Task statement: Determine how many lines below hold the string "voor". Reply with the number alone.

Dataset excerpts:
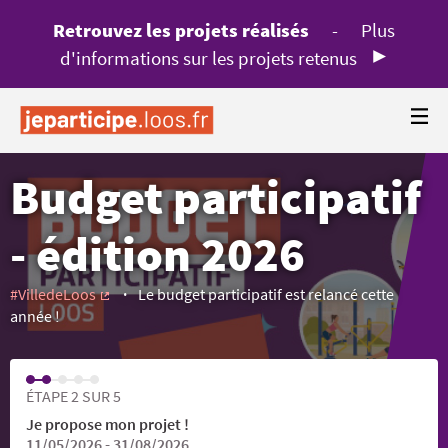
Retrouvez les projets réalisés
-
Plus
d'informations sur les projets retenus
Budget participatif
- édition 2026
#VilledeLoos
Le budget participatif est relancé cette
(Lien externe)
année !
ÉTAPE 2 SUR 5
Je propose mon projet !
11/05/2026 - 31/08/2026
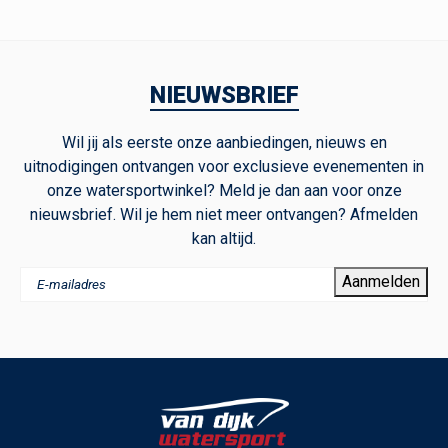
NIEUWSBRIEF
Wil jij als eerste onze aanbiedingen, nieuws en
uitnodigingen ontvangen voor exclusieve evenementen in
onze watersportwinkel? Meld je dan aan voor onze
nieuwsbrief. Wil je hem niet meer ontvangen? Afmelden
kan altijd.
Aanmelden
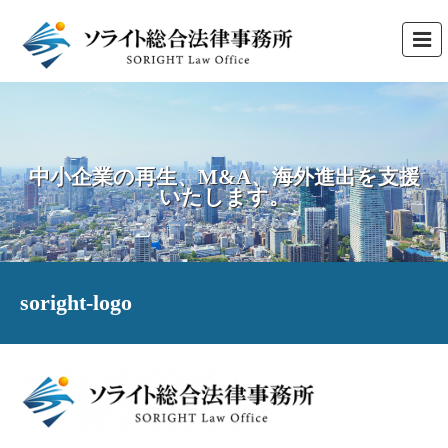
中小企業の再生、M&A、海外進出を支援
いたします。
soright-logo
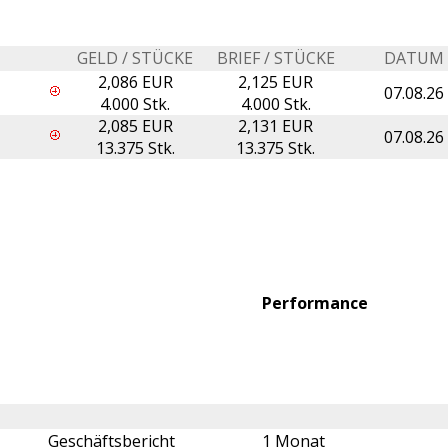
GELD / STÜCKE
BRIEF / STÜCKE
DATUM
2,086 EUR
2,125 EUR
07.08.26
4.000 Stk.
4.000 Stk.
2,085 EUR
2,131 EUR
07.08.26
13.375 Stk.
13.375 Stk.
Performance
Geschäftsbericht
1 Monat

==

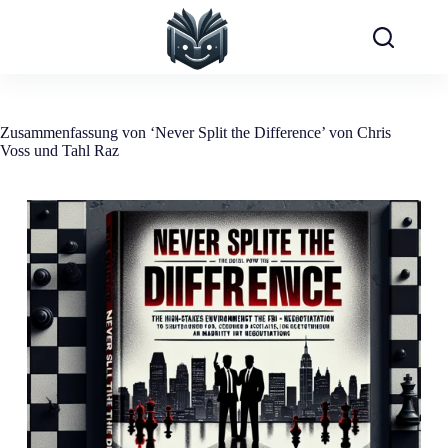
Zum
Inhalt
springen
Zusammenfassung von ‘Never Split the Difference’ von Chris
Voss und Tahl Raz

Exercise result: 2